Medicare and FDA propose granting rapid coverage for breakthrough radiology devices

Medicare and the U.S. Food and Drug Administration are proposing granting faster coverage for breakthrough devices in radiology and other specialties. 

The two agencies on Thursday announced the rollout of the Regulatory Alignment for Predictable and Immediate Device, or RAPID, coverage pathway. It’s designed to help expedite Medicare beneficiaries’ access to certain Class 2 and Class 3 Breakthrough devices. 

Experts note there is often a lag—at a median of nearly six years—between the FDA authorizing new devices and Medicare granting payment coverage. The new RAPID pathway aims to allow the two agencies to work together earlier in product life cycles, generating evidence to more rapidly support decisions. 

“FDA and CMS each play a critical role in getting new medical devices to patients, and they work most effectively when aligned sooner in that process,” CMS Administrator Mehmet Oz, MD, MBA, said in a statement April 23. “The RAPID coverage pathway brings our two agencies together earlier, cutting red tape for innovators, and helping beneficiaries access new, life-changing health technology faster.”

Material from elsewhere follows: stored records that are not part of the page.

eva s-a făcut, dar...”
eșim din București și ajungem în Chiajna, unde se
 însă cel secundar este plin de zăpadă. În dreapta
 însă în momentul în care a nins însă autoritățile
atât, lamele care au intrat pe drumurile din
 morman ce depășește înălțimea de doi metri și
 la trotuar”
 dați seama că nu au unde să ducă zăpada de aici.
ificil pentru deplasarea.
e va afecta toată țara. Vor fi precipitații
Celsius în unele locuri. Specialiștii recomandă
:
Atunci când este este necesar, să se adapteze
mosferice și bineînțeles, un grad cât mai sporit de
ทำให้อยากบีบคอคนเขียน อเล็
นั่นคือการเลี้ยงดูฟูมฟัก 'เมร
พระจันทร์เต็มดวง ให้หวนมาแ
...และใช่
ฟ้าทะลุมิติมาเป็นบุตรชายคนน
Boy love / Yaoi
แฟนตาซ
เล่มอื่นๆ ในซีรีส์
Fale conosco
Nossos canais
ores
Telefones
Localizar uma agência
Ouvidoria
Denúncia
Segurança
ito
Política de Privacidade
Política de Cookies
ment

With the new pathway, Medicare will now be part of earlier and more frequent engagement between the FDA and device makers. Authorities said the program change will link manufacturers with Medicare experts to help understand what clinical outcomes are most relevant to beneficiaries. This new coordinated approach will allow agencies to rely on early evidence to help inform premarket review and coverage decisions.

 

The RAPID program will establish predictable timelines for expediting Medicare coverage, authorities note. Under it, CMS will issue a proposed coverage decision the same day an eligible device earns market authorization. This will trigger a 30-day comment period. Streamlining the process, regulators hope, will enable more predictable coverage decisions and payments as soon as two months after authorization. This compares to about a year or more under the current pathway, Medicare estimated.

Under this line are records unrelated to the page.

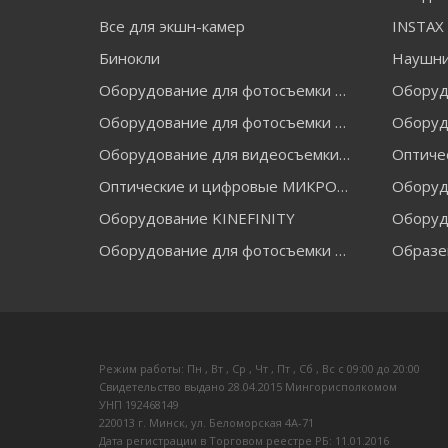
Все для экшн-камер
Бинокли
Наушн
Оборудование для фотосъемки FALCON EYES
Оборудование для фотосъемки GRIFON
Оборуд
Оборудование для видеосъемки GREENBEAN
Оптические и цифровые МИКРОСКОПЫ "МИКРОМЕД"
Оборудование KINEFINITY
Оборуд
Оборудование для фотосъемки RAYLAB
Образе
Режим работы: Пн , Вт , Ср , Чт , Пт , Сб , Вс c 09:00 до 20:00
Свидетельство выдано 28.04.2015 Мингорисполкомом
УНП 192468149
220013 г. Минск, ул. Беломорская 4А-71
Дата регистрации в Торговом реестре РБ: 11.01.2016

“The American people deserve timely access to meaningful treatments without red tape or high costs," FDA Commissioner Marty Makary, MD, MPH, said in the announcement. "In this administration, FDA and CMS are functioning as a single team to deliver life-saving Breakthrough devices to American patients as soon as we know they work.” 

As part of the process, the administration is pausing the Transitional Coverage for Emerging Technologies (TCET) Pathway for new candidates. This will allow Medicare to focus on successful implementation of RAPID. CMS said it plans to apply lessons learned from other coverage pathways to help strengthen its processes over time.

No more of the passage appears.